[[ Records supplied, beginning ]]

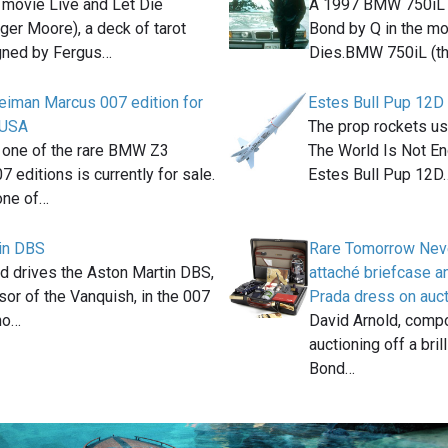
 movie Live and Let Die
A 1997 BMW 750iL 
oger Moore), a deck of tarot
Bond by Q in the m
gned by Fergus…
Dies.BMW 750iL (t
iman Marcus 007 edition for
Estes Bull Pup 12D
e USA
The prop rockets u
, one of the rare BMW Z3
The World Is Not E
7 editions is currently for sale.
Estes Bull Pup 12D
one of…
in DBS
Rare Tomorrow Nev
 drives the Aston Martin DBS,
attaché briefcase a
or of the Vanquish, in the 007
Prada dress on auc
no…
David Arnold, compo
auctioning off a bri
Bond…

[[ Records supplied, end ]]

Activity:
Print each entry precisely as written; the pictures stay out.

Answer for the task:
 movie Live and Let Die
A 1997 BMW 750iL 
oger Moore), a deck of tarot
Bond by Q in the m
gned by Fergus…
Dies.BMW 750iL (t
iman Marcus 007 edition for
Estes Bull Pup 12D
e USA
The prop rockets u
, one of the rare BMW Z3
The World Is Not E
7 editions is currently for sale.
Estes Bull Pup 12D
one of…
in DBS
Rare Tomorrow Nev
 drives the Aston Martin DBS,
attaché briefcase a
or of the Vanquish, in the 007
Prada dress on auc
no…
David Arnold, compo
auctioning off a bri
Bond…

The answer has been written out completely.